Strona 1 z 17

Boysband z Warsiawki - chłopaki na swoim :)

PostNapisane: Pon maja 17, 2010 20:47
przez slapcio
Takich oto gagatków mam na stanie i już się rozglądam za domkami.

Jakiś $%&*(^&%$$@ podrzucił maluchy prawdopodobnie w sobotę rano na teren rozbieranego obiektu w Warszawie (tzn ochroniarz znalazł je rano, dobrze że choć przegonił sroki które próbowały się załapać na futrzasta przekąskę). Zgarnęliśmy je z TŻ późnym popołudniem: wyziębione, piekielnie głodne i przerażone. Jeden z nich wylazł poza ogrodzenie - trzeba było nieomalże wczołgać się pod samochód żeby go capnąć :x

Maluchy są po przeglądzie wet, ocenione na ok. 5 tygodni. Same chłopaki. Oczka i uszka czyściutkie, zero glutów, pcheł. Chłopcy zostali odrobaczeni, jeśli wsio będzie ok. to za 2 tygodnie ponowne odrobaczanie i potem szczepienie. I - mam nadzieję - przeprowadzka do domów (oczywiście do adopcji pójdą wyłacznie jako zdrowe, samodzielne kociaki)

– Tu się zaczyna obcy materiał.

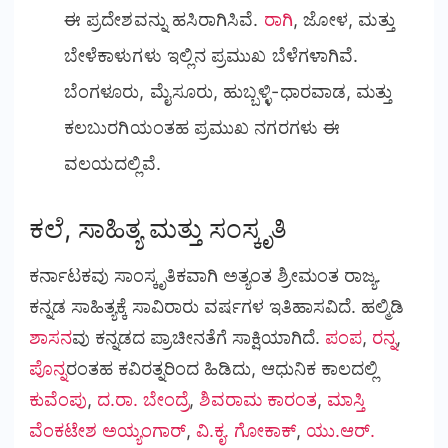
ಈ ಪ್ರದೇಶವನ್ನು ಹಸಿರಾಗಿಸಿವೆ.
ರಾಗಿ
, ಜೋಳ, ಮತ್ತು
ಬೇಳೆಕಾಳುಗಳು ಇಲ್ಲಿನ ಪ್ರಮುಖ ಬೆಳೆಗಳಾಗಿವೆ.
ಬೆಂಗಳೂರು, ಮೈಸೂರು, ಹುಬ್ಬಳ್ಳಿ-ಧಾರವಾಡ, ಮತ್ತು
ಕಲಬುರಗಿಯಂತಹ ಪ್ರಮುಖ ನಗರಗಳು ಈ
ವಲಯದಲ್ಲಿವೆ.
ಕಲೆ, ಸಾಹಿತ್ಯ ಮತ್ತು ಸಂಸ್ಕೃತಿ
ಕರ್ನಾಟಕವು ಸಾಂಸ್ಕೃತಿಕವಾಗಿ ಅತ್ಯಂತ ಶ್ರೀಮಂತ ರಾಜ್ಯ.
ಕನ್ನಡ ಸಾಹಿತ್ಯಕ್ಕೆ ಸಾವಿರಾರು ವರ್ಷಗಳ ಇತಿಹಾಸವಿದೆ. ಹಲ್ಮಿಡಿ
ಶಾಸನ
ವು ಕನ್ನಡದ ಪ್ರಾಚೀನತೆಗೆ ಸಾಕ್ಷಿಯಾಗಿದೆ.
ಪಂಪ
,
ರನ್ನ
,
ಪೊನ್ನ
ರಂತಹ ಕವಿರತ್ನರಿಂದ ಹಿಡಿದು, ಆಧುನಿಕ ಕಾಲದಲ್ಲಿ
ಕುವೆಂಪು
,
ದ.ರಾ. ಬೇಂದ್ರೆ
,
ಶಿವರಾಮ ಕಾರಂತ
,
ಮಾಸ್ತಿ
ವೆಂಕಟೇಶ ಅಯ್ಯಂಗಾರ್
,
ವಿ.ಕೃ. ಗೋಕಾಕ್
,
ಯು.ಆರ್.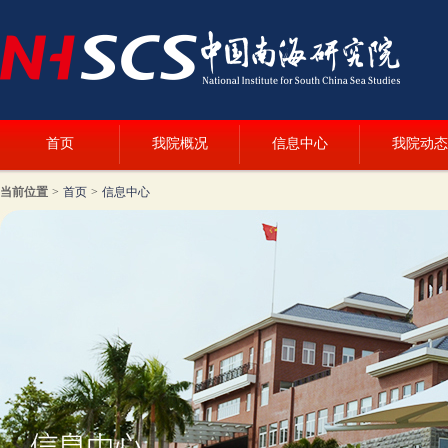
首页
我院概况
信息中心
我院动态
当前位置
>
首页
>
信息中心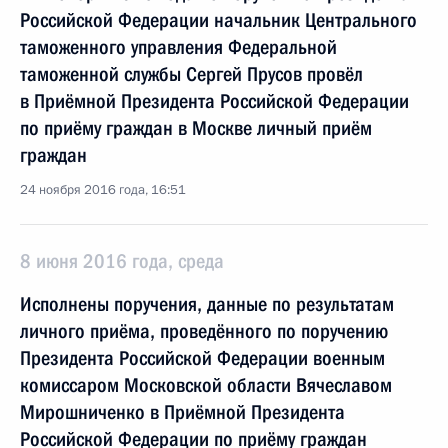
Российской Федерации начальник Центрального
таможенного управления Федеральной
таможенной службы Сергей Прусов провёл
в Приёмной Президента Российской Федерации
по приёму граждан в Москве личный приём
граждан
24 ноября 2016 года, 16:51
8 июня 2016 года, среда
Исполнены поручения, данные по результатам
личного приёма, проведённого по поручению
Президента Российской Федерации военным
комиссаром Московской области Вячеславом
Мирошниченко в Приёмной Президента
Российской Федерации по приёму граждан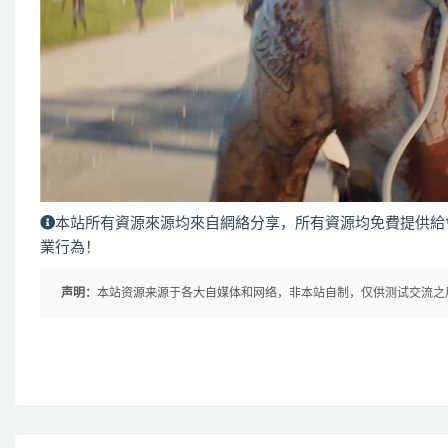
本站所有資源來源均來自網絡分享，所有資源均免費提供給
業行為！
声明：
本站资源来源于各大自媒体和网络，非本站自制，仅供测试交流之用！ 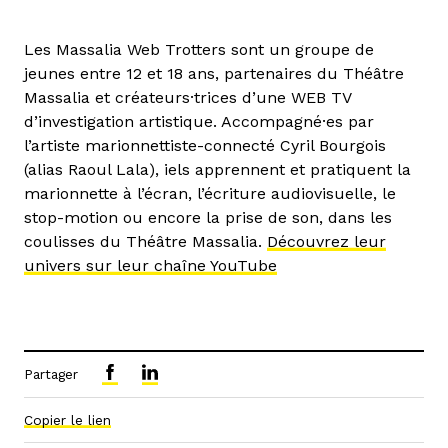
Les Massalia Web Trotters sont un groupe de
jeunes entre 12 et 18 ans, partenaires du Théâtre
Massalia et créateurs·trices d’une WEB TV
d’investigation artistique. Accompagné·es par
l’artiste marionnettiste-connecté Cyril Bourgois
(alias Raoul Lala), iels apprennent et pratiquent la
marionnette à l’écran, l’écriture audiovisuelle, le
stop-motion ou encore la prise de son, dans les
coulisses du Théâtre Massalia.
Découvrez leur
univers sur leur chaîne YouTube
Partager
Copier le lien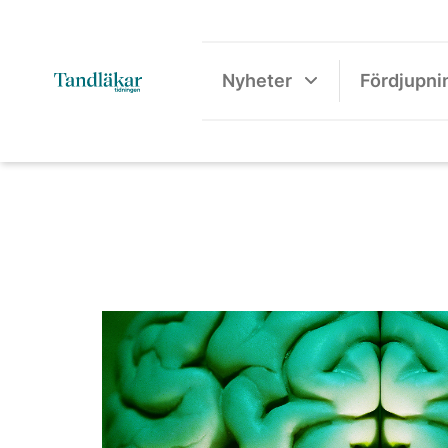
Nyheter
Fördjupni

Jak na boysband przystało, chłopaki drą japy głośno i niemiłosiernie, świdrującym mózg falsetem :twisted: Już próbują jeść pokarm stały (chęci dobre, gorzej z wykonaniem), ale jeszcze trzeba dopajać ze smoka. Załatwiają się do kuwety - tzn wiedzą że tam trzeba, ale skutecznośc trafień oceniam na jakieś 80%. Całkiem nieźle jak na takie szczyle 8).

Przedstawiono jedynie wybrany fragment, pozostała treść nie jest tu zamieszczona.